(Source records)
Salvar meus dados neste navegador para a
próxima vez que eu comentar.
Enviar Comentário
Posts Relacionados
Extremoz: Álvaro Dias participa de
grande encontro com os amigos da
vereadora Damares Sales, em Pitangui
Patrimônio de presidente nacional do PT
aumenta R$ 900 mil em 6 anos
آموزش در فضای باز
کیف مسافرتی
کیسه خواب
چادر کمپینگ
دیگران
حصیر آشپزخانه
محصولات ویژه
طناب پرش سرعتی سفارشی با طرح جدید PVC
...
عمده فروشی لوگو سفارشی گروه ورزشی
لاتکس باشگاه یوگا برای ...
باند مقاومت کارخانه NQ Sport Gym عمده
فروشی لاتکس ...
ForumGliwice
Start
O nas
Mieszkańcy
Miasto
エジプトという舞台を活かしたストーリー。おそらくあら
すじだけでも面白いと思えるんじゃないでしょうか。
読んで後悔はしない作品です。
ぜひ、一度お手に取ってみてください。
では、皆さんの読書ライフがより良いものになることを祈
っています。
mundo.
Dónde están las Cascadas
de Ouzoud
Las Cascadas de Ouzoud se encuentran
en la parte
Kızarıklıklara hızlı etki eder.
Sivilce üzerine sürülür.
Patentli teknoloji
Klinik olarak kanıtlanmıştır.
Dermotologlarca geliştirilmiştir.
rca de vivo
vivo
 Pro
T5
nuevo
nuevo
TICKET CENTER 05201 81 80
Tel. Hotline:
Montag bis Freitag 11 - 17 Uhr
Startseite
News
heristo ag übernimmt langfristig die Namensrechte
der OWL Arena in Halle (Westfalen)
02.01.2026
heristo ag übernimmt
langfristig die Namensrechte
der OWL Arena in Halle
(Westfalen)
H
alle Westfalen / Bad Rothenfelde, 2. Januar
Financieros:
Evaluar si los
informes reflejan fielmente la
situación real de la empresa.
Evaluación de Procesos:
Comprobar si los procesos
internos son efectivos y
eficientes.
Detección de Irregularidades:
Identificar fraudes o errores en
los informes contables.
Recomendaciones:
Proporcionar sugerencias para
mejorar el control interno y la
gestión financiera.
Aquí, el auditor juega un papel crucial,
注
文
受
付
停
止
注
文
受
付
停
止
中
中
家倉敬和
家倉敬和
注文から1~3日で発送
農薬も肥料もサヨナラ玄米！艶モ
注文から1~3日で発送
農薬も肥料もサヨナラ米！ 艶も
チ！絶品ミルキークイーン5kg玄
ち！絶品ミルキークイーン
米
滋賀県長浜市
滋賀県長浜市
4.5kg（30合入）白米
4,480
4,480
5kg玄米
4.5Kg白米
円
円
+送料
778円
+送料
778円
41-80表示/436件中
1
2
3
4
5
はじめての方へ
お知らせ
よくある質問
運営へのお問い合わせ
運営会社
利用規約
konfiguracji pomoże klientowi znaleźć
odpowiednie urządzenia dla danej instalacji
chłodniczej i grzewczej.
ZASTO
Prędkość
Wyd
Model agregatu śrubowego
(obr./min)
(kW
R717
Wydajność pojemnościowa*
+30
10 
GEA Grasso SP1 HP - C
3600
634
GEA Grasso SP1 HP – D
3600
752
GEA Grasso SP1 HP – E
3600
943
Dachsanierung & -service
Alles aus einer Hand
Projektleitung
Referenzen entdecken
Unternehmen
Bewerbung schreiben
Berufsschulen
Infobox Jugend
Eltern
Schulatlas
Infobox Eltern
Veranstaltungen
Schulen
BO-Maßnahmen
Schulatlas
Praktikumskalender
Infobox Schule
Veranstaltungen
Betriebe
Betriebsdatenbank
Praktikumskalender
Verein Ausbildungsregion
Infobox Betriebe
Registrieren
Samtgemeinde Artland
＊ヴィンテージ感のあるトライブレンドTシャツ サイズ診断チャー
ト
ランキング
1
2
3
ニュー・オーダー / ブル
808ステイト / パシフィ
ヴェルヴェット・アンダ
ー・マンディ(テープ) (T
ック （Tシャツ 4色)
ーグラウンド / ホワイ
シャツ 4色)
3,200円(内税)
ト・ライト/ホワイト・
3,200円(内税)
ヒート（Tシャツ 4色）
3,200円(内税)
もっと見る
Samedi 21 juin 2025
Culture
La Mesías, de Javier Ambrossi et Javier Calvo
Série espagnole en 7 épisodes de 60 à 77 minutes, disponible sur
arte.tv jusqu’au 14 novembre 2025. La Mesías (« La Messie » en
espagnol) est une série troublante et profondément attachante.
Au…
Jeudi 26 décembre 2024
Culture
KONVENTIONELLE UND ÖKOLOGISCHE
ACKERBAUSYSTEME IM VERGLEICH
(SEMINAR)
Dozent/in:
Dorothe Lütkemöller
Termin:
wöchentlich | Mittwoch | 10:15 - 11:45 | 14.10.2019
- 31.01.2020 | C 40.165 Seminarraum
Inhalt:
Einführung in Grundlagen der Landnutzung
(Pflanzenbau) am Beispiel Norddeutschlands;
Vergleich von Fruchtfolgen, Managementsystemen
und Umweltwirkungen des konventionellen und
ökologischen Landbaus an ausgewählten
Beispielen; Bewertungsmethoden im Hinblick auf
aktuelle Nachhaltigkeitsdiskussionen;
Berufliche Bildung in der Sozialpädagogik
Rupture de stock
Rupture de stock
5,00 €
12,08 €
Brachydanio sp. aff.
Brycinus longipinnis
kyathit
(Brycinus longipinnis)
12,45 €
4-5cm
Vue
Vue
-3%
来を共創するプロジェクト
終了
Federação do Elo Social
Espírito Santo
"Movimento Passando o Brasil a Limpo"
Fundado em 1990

*TASK DESCRIPTION*: Return the data in its entirety, exactly as given.

*ANSWER*:
Salvar meus dados neste navegador para a
próxima vez que eu comentar.
Enviar Comentário
Posts Relacionados
Extremoz: Álvaro Dias participa de
grande encontro com os amigos da
vereadora Damares Sales, em Pitangui
Patrimônio de presidente nacional do PT
aumenta R$ 900 mil em 6 anos
آموزش در فضای باز
کیف مسافرتی
کیسه خواب
چادر کمپینگ
دیگران
حصیر آشپزخانه
محصولات ویژه
طناب پرش سرعتی سفارشی با طرح جدید PVC
...
عمده فروشی لوگو سفارشی گروه ورزشی
لاتکس باشگاه یوگا برای ...
باند مقاومت کارخانه NQ Sport Gym عمده
فروشی لاتکس ...
ForumGliwice
Start
O nas
Mieszkańcy
Miasto
エジプトという舞台を活かしたストーリー。おそらくあら
すじだけでも面白いと思えるんじゃないでしょうか。
読んで後悔はしない作品です。
ぜひ、一度お手に取ってみてください。
では、皆さんの読書ライフがより良いものになることを祈
っています。
mundo.
Dónde están las Cascadas
de Ouzoud
Las Cascadas de Ouzoud se encuentran
en la parte
Kızarıklıklara hızlı etki eder.
Sivilce üzerine sürülür.
Patentli teknoloji
Klinik olarak kanıtlanmıştır.
Dermotologlarca geliştirilmiştir.
rca de vivo
vivo
 Pro
T5
nuevo
nuevo
TICKET CENTER 05201 81 80
Tel. Hotline:
Montag bis Freitag 11 - 17 Uhr
Startseite
News
heristo ag übernimmt langfristig die Namensrechte
der OWL Arena in Halle (Westfalen)
02.01.2026
heristo ag übernimmt
langfristig die Namensrechte
der OWL Arena in Halle
(Westfalen)
H
alle Westfalen / Bad Rothenfelde, 2. Januar
Financieros:
Evaluar si los
informes reflejan fielmente la
situación real de la empresa.
Evaluación de Procesos:
Comprobar si los procesos
internos son efectivos y
eficientes.
Detección de Irregularidades:
Identificar fraudes o errores en
los informes contables.
Recomendaciones:
Proporcionar sugerencias para
mejorar el control interno y la
gestión financiera.
Aquí, el auditor juega un papel crucial,
注
文
受
付
停
止
注
文
受
付
停
止
中
中
家倉敬和
家倉敬和
注文から1~3日で発送
農薬も肥料もサヨナラ玄米！艶モ
注文から1~3日で発送
農薬も肥料もサヨナラ米！ 艶も
チ！絶品ミルキークイーン5kg玄
ち！絶品ミルキークイーン
米
滋賀県長浜市
滋賀県長浜市
4.5kg（30合入）白米
4,480
4,480
5kg玄米
4.5Kg白米
円
円
+送料
778円
+送料
778円
41-80表示/436件中
1
2
3
4
5
はじめての方へ
お知らせ
よくある質問
運営へのお問い合わせ
運営会社
利用規約
konfiguracji pomoże klientowi znaleźć
odpowiednie urządzenia dla danej instalacji
chłodniczej i grzewczej.
ZASTO
Prędkość
Wyd
Model agregatu śrubowego
(obr./min)
(kW
R717
Wydajność pojemnościowa*
+30
10 
GEA Grasso SP1 HP - C
3600
634
GEA Grasso SP1 HP – D
3600
752
GEA Grasso SP1 HP – E
3600
943
Dachsanierung & -service
Alles aus einer Hand
Projektleitung
Referenzen entdecken
Unternehmen
Bewerbung schreiben
Berufsschulen
Infobox Jugend
Eltern
Schulatlas
Infobox Eltern
Veranstaltungen
Schulen
BO-Maßnahmen
Schulatlas
Praktikumskalender
Infobox Schule
Veranstaltungen
Betriebe
Betriebsdatenbank
Praktikumskalender
Verein Ausbildungsregion
Infobox Betriebe
Registrieren
Samtgemeinde Artland
＊ヴィンテージ感のあるトライブレンドTシャツ サイズ診断チャー
ト
ランキング
1
2
3
ニュー・オーダー / ブル
808ステイト / パシフィ
ヴェルヴェット・アンダ
ー・マンディ(テープ) (T
ック （Tシャツ 4色)
ーグラウンド / ホワイ
シャツ 4色)
3,200円(内税)
ト・ライト/ホワイト・
3,200円(内税)
ヒート（Tシャツ 4色）
3,200円(内税)
もっと見る
Samedi 21 juin 2025
Culture
La Mesías, de Javier Ambrossi et Javier Calvo
Série espagnole en 7 épisodes de 60 à 77 minutes, disponible sur
arte.tv jusqu’au 14 novembre 2025. La Mesías (« La Messie » en
espagnol) est une série troublante et profondément attachante.
Au…
Jeudi 26 décembre 2024
Culture
KONVENTIONELLE UND ÖKOLOGISCHE
ACKERBAUSYSTEME IM VERGLEICH
(SEMINAR)
Dozent/in:
Dorothe Lütkemöller
Termin:
wöchentlich | Mittwoch | 10:15 - 11:45 | 14.10.2019
- 31.01.2020 | C 40.165 Seminarraum
Inhalt:
Einführung in Grundlagen der Landnutzung
(Pflanzenbau) am Beispiel Norddeutschlands;
Vergleich von Fruchtfolgen, Managementsystemen
und Umweltwirkungen des konventionellen und
ökologischen Landbaus an ausgewählten
Beispielen; Bewertungsmethoden im Hinblick auf
aktuelle Nachhaltigkeitsdiskussionen;
Berufliche Bildung in der Sozialpädagogik
Rupture de stock
Rupture de stock
5,00 €
12,08 €
Brachydanio sp. aff.
Brycinus longipinnis
kyathit
(Brycinus longipinnis)
12,45 €
4-5cm
Vue
Vue
-3%
来を共創するプロジェクト
終了
Federação do Elo Social
Espírito Santo
"Movimento Passando o Brasil a Limpo"
Fundado em 1990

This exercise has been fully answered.